The web may be better at cutting red tape than advancing learning, says Frances Cairncross.
Universities are expensive places to run. But Britain's best are global brand names, and they have long cashed in on that by attracting students paying high fees from all round the world. No wonder the phenomenon of the "death of distance" - the fall to almost zero in the cost of transmitting lots of information over long distances - makes many universities wonder whether they could make a bit of extra money by selling their brain power online. Could electronically delivered education be a more efficient way to use all that human capital that sits in senior common rooms?
The accumulating evidence suggests that although it is certainly possible to teach people things online - sometimes with better results than in conventional classes - the main benefit to universities of the communications revolution is unlikely to lie in that area. Instead, for the foreseeable future, the main effect of new technology will be on the administration of universities.
Many who teach are sceptical about the potential of online education. Some techniques, notably virtual reality, do seem effective ways to teach practical skills. Pratt & Whitney, a large aero-engine manufacturer, finds that engineers learn ten times faster when they can "fly" around a virtual model of a running Boeing 777 engine than when they listen to an instructor.
But electronic delivery appears particularly valuable when it is combined with classroom discussion. Glasgow University transmitted lectures to classes at its new campus at Crichton College in Dumfries. The students at the lectures in Glasgow left straight afterwards; those in Dumfries had a structured discussion led by a tutor. At the end of term, the Dumfries students got better grades.
However, people seem reluctant to pay much for online learning. The School of Dentistry at the University of California, Los Angeles invested $750,000 (£523,000) in creating online material to educate periodontists around the world in the latest techniques of dealing with dental diseases.
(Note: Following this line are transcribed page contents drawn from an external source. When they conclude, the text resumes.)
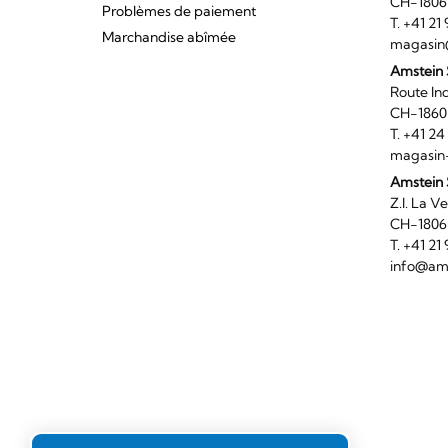
CH-180
Problèmes de paiement
T. +41 2
Marchandise abîmée
magasin
Amstein
Route I
CH-186
T. +41 2
magasin
Amstein 
Z.I. 
CH-180
T. +41 2
info@ams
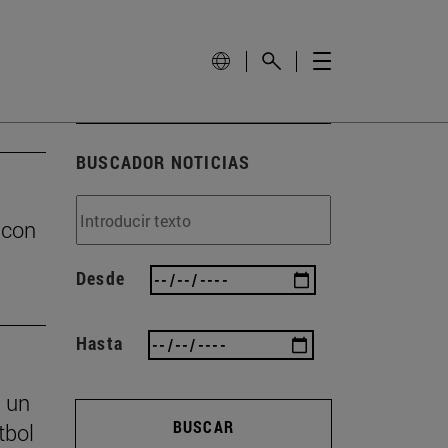
BUSCADOR NOTICIAS
 con
Desde
Hasta
s un
BUSCAR
tbol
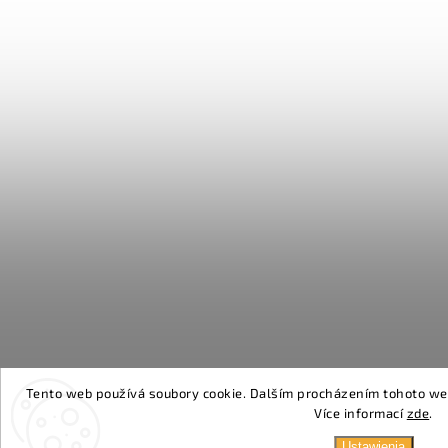
Tento web používá soubory cookie. Dalším procházením tohoto webu
Více informací
zde
.
Ustawienia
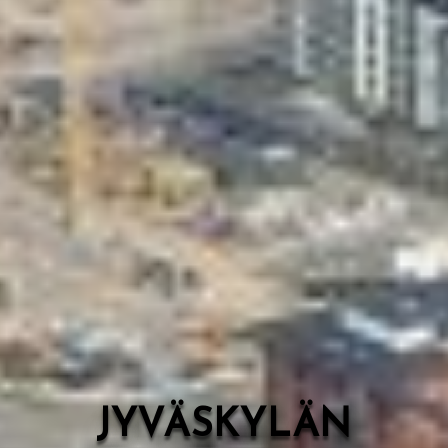
Valon Kaupunki
Lasten Lysti & LystiKylä-festivaali
Ohje
English
JYVÄSKYLÄN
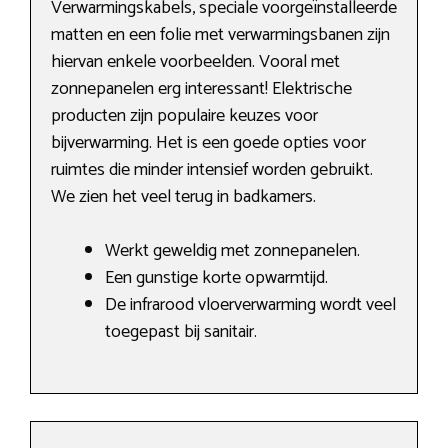
Verwarmingskabels, speciale voorgeïnstalleerde
matten en een folie met verwarmingsbanen zijn
hiervan enkele voorbeelden. Vooral met
zonnepanelen erg interessant! Elektrische
producten zijn populaire keuzes voor
bijverwarming. Het is een goede opties voor
ruimtes die minder intensief worden gebruikt.
We zien het veel terug in badkamers.
Werkt geweldig met zonnepanelen.
Een gunstige korte opwarmtijd.
De infrarood vloerverwarming wordt veel
toegepast bij sanitair.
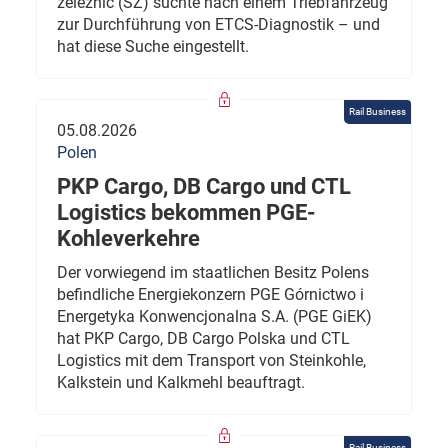
železnic (SŽ) suchte nach einem Triebfahrzeug
zur Durchführung von ETCS-Diagnostik – und
hat diese Suche eingestellt.
Rail Business
05.08.2026
Polen
PKP Cargo, DB Cargo und CTL
Logistics bekommen PGE-
Kohleverkehre
Der vorwiegend im staatlichen Besitz Polens
befindliche Energiekonzern PGE Górnictwo i
Energetyka Konwencjonalna S.A. (PGE GiEK)
hat PKP Cargo, DB Cargo Polska und CTL
Logistics mit dem Transport von Steinkohle,
Kalkstein und Kalkmehl beauftragt.
Rail Business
The project has been a financial failure. The university finds it vastly more profitable to charge the people who might have subscribed to the service to come to lectures. None of the elaborate projects that has sprung up in the United States in recent years to deliver online university education has yet come near to recouping the hefty costs of doing so.
Much more useful - although more mundane - will be the potential to run a university more efficiently. UCLA, which is at the forefront of integrating new communications into its operations, finds that the main savings lie in the sort of things that well-run companies are doing: using the internet to coordinate the purchase of computers from a common online catalogue, for example, rather than allowing each individual to buy separately. That makes it possible to drive down the price and get a better deal.
Other innovations do not yet save money but may do so eventually. For instance, the nine University of California campuses, which jointly make up the world's biggest market for academic journals, have combined to drive a hard bargain with publishers to put their periodicals online. But the university still buys paper copies, partly because they will still be readable in half a century, when digital formats will have changed a dozen times.
Most of the things universities will do online in the next decade or so will neither save nor make money, but simply give students and faculty a better service. UCLA saves time for students by putting lecture notes online and, for faculty, by creating a standardised electronic format for filling in research-grant applications. The greatest impact of these technologies will be to cut paper-shuffling, not to be a new source of revenue.
Frances Cairncross is management editor of The Economist and has just been appointed chair of the Economic and Social Research Council. Her book, The Death of Distance 2.0 , is published by Texere this week.